Il est donc important de s'informer et d'opter rapidement pour une offre de marché, d'autant que les formalités sont relativement simples et qu'il n'y a aucun préavis à respecter. Le CRE a d'ailleurs édité une vidéo (voir ci-après) et un site Web, www.tarifsreglementes-cre.fr, qui expliquent toutes les démarches.
Comment expliquez-vous qu'autant d'entreprises n'aient pas anticipé cette échéance ?
Les entreprises ne se sont pas vraiment intéressées à la question, principalement car elles n'y ont pas vu leur intérêt. Notamment en ce qui concerne l'électricité. Car pour le gaz, la situation est très différente : la concurrence a ouvert le marché depuis longtemps.
Les prix de marché ayant baissé depuis ces dernières années, les fournisseurs alternatifs ont pu faire des offres attractives pour convaincre les entreprises de quitter les TRV. En revanche, le marché de l'électricité ne s'est pas ouvert aussi vite et compte un nombre plus faible d'acteurs. Les offres de marché, insuffisamment attractives, n'ont pas attiré l'attention des entreprises. La donne est en train de changer depuis plus d'un an. Et, l'entrée de nouveaux acteurs sur le marché dernièrement pourrait apporter une dynamique supplémentaire. Il faut savoir que la France est l'un des rares pays européens à avoir gardé aussi longtemps des TRV pour le secteur professionnel.
Concrètement quels gains peuvent espérer les entreprises avec une offre de marché ?
Pour le gaz, l'économie est, en moyenne, de 10 à 15 %. Pour l'électricité, elle est de 5 à 10%.
*ayant une consommation annuelle supérieure à 30 mwh.
**ayant une puissance souscrite supérieure à 36 kva, tarifs jaunes et verts.
Passage à une offre de marché, la vidéo explicative du CRE :
Comparer les offres de marché, mode d'emploi du CRE
Avant de changer de contrat, l'entreprise doit être vigilante. Elle doit :
- vérifier si l'offre de marché inclut ou non l'acheminement ;
- comparer les prix sur une même base (soit hors TVA, soit TTC) ;
- tenir compte de l'évolution des prix : prix fixe ou variable, choix des variables d'indexation, etc. ;
- vérifier la période d'engagement et les pénalités éventuelles en cas de résiliation anticipée ;
- prendre en compte les modalités de facturation et de paiement proposées ;
- analyser les services proposés : interlocuteur dédié, modalités de contact, gestion pour les contrats multi-sites, services d'efficacité énergétique, offres "vertes", etc.

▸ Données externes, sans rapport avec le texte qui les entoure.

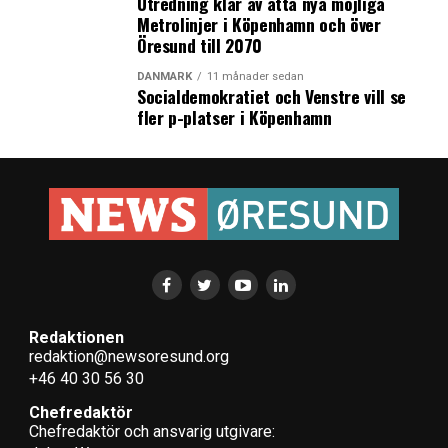
Utredning klar av åtta nya möjliga
Metrolinjer i Köpenhamn och över
Öresund till 2070
DANMARK
11 månader sedan
Socialdemokratiet och Venstre vill se
fler p-platser i Köpenhamn
Redaktionen
redaktion@newsoresund.org
+46 40 30 56 30
Chefredaktör
Chefredaktör och ansvarig utgivare:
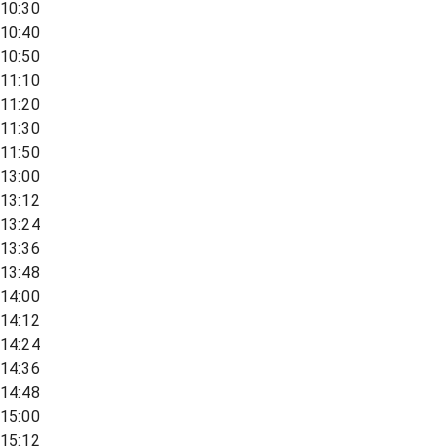
10:30
10:40
10:50
11:10
11:20
11:30
11:50
13:00
13:12
13:24
13:36
13:48
14:00
14:12
14:24
14:36
14:48
15:00
15:12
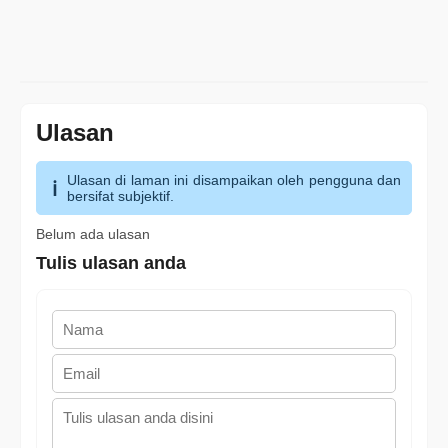
Ulasan
Ulasan di laman ini disampaikan oleh pengguna dan
bersifat subjektif.
Belum ada ulasan
Tulis ulasan anda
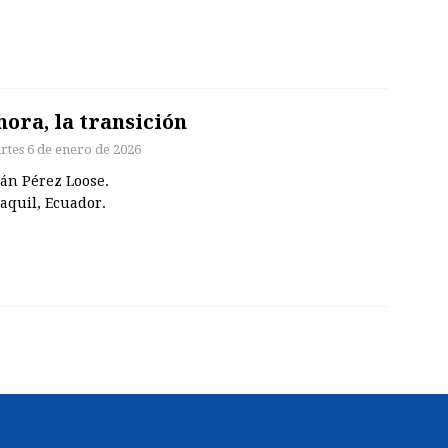
hora, la transición
rtes 6 de enero de 2026
án Pérez Loose.
aquil, Ecuador.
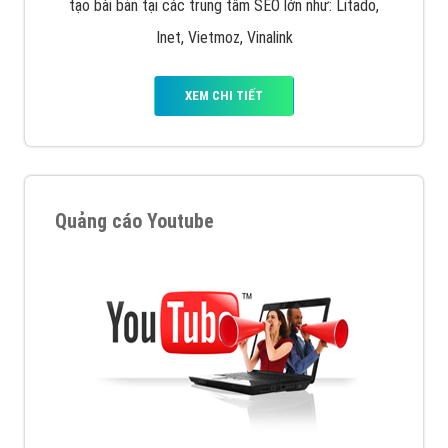
tạo bài bản tại các trung tâm SEO lớn như: Litado,
Inet, Vietmoz, Vinalink
XEM CHI TIẾT
Quảng cáo Youtube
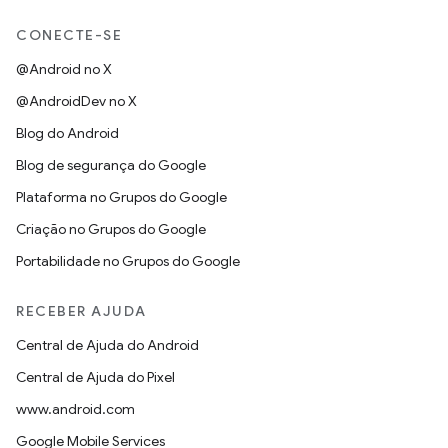
CONECTE-SE
@Android no X
@AndroidDev no X
Blog do Android
Blog de segurança do Google
Plataforma no Grupos do Google
Criação no Grupos do Google
Portabilidade no Grupos do Google
RECEBER AJUDA
Central de Ajuda do Android
Central de Ajuda do Pixel
www.android.com
Google Mobile Services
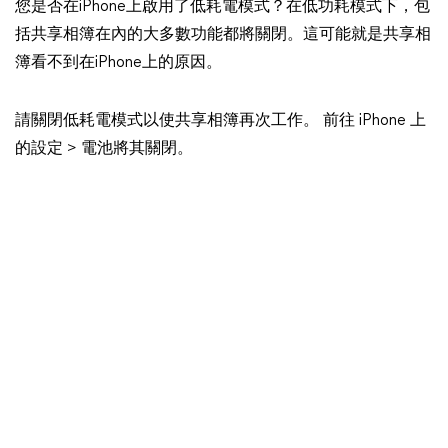
您是否在iPhone上啟用了低耗電模式？在低功耗模式下，包
括共享相簿在內的大多數功能都將關閉。這可能就是共享相
簿看不到在iPhone上的原因。
請關閉低耗電模式以使共享相簿再次工作。 前往 iPhone 上
的設定 > 電池將其關閉。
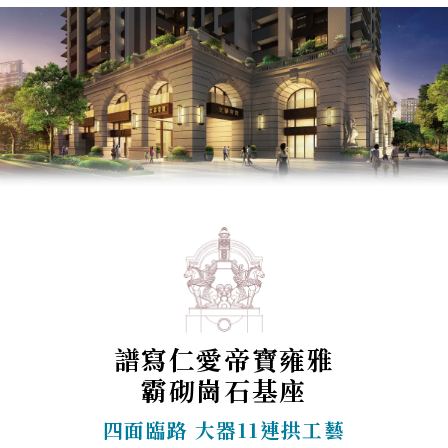
譜寫仁愛帝寶雍雅
霸砌崗石基座
四面臨路 大器11連拱工藝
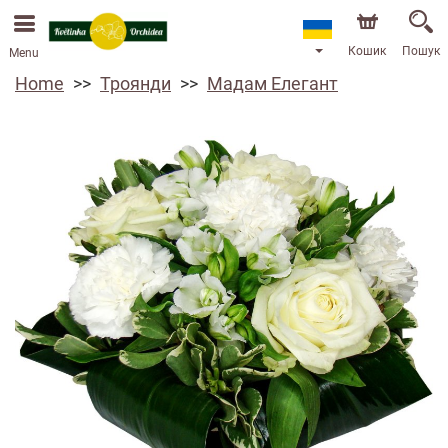
Кошик
Пошук
Menu
Home
Троянди
Мадам Елегант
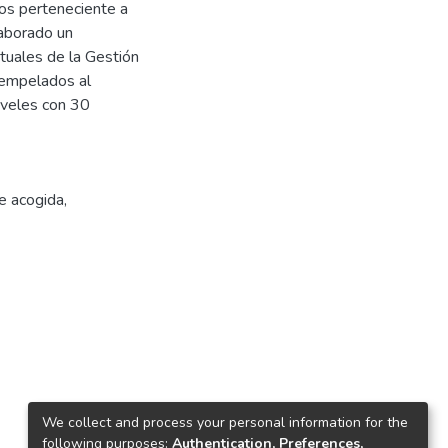
os perteneciente a
aborado un
tuales de la Gestión
s empelados al
niveles con 30
e acogida
,
We collect and process your personal information for the
following purposes:
Authentication, Preferences,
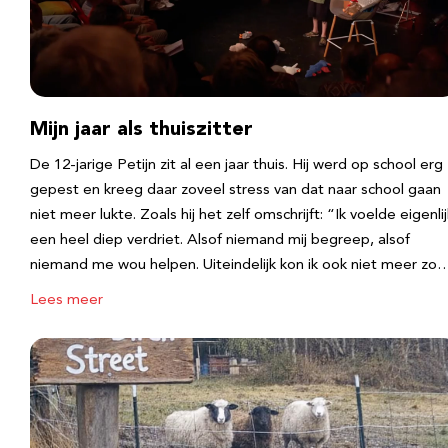
Mijn jaar als thuiszitter
De 12-jarige Petijn zit al een jaar thuis. Hij werd op school erg
gepest en kreeg daar zoveel stress van dat naar school gaan
niet meer lukte. Zoals hij het zelf omschrijft: “Ik voelde eigenlij
een heel diep verdriet. Alsof niemand mij begreep, alsof
niemand me wou helpen. Uiteindelijk kon ik ook niet meer zo
Lees meer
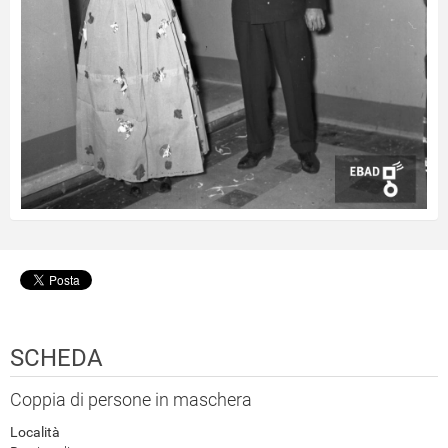
SCHEDA
Coppia di persone in maschera
Località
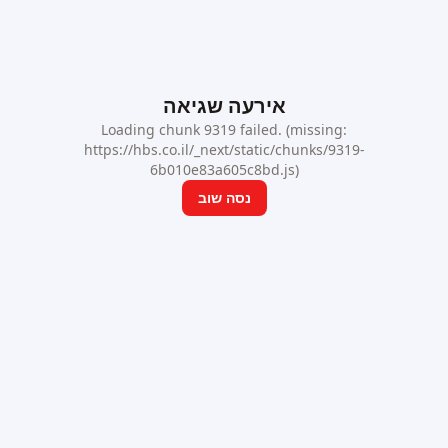
אירעה שגיאה
Loading chunk 9319 failed. (missing:
https://hbs.co.il/_next/static/chunks/9319-
6b010e83a605c8bd.js)
נסה שוב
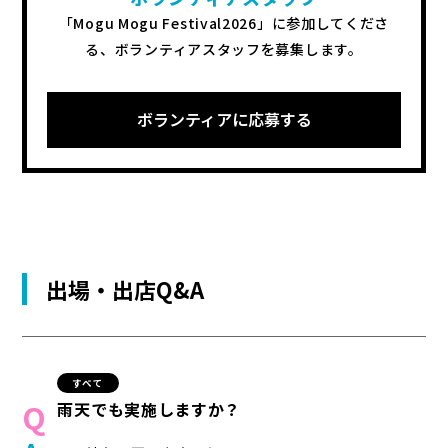
「Mogu Mogu Festival2026」に参加してくださ
る、
ボランティアスタッフを募集します。
ボランティアに応募する
出場・出店Q&A
すべて
雨天でも実施しますか？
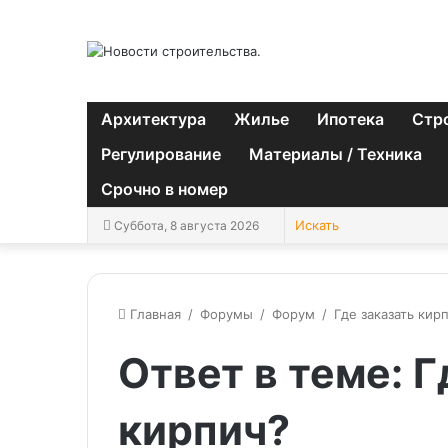
Архитектура
Жилье
Ипотека
Стр
Регулирование
Материалы / Техника
Срочно в номер
Суббота, 8 августа 2026
Главная
/
Форумы
/
Форум
/
Где заказать кир
Ответ в теме: Г
кирпич?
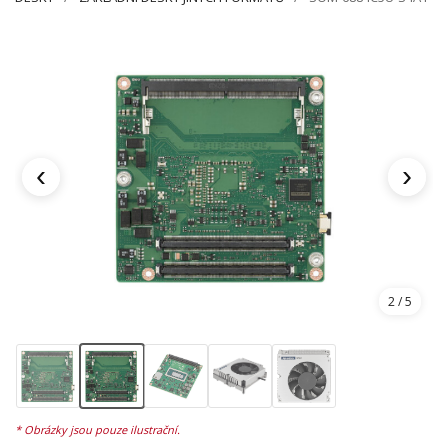
‹
›
2
/ 5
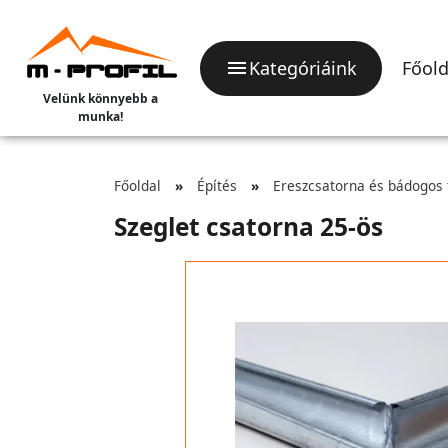
Kategóriáink
Főold
Velünk könnyebb a
munka!
Főoldal
Építés
Ereszcsatorna és bádogos
Szeglet csatorna 25-ös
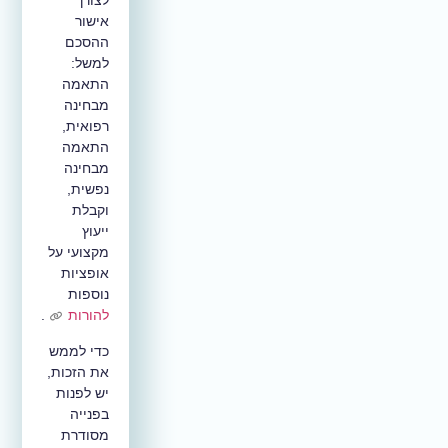
לצורך
אישור
ההסכם
למשל:
התאמה
מבחינה
רפואית,
התאמה
מבחינה
נפשית,
וקבלת
ייעוץ
מקצועי על
אופציות
נוספות
להורות
.
כדי לממש
את הזכות,
יש לפנות
בפנייה
מסודרת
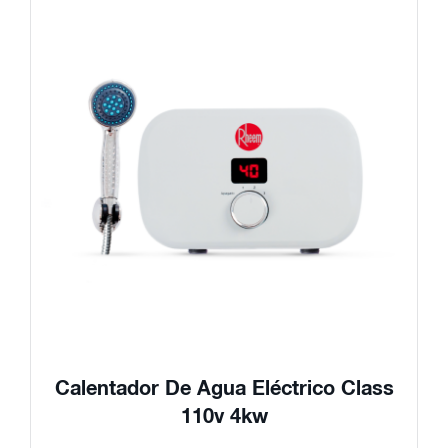
Calentador De Agua Eléctrico Class
110v 4kw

- s'assurer qu'un fournisseur qui propose une offre de plus d'un an propose en parallèle une offre d'une durée maximale de 12 mois qui laisse le temps de mieux comprendre le fonctionnement du marché.
Sur le site energie-info.fr/Pro, vous trouverez une liste de tous les fournisseurs desservant votre commune, ainsi que leurs coordonnées. Un formulaire de demandes d'offres de fourniture de gaz et d'électricité est également disponible sur le site. Il permet aux consommateurs professionnels de se faire connaître des fournisseurs et de recevoir des offres commerciales de ces derniers.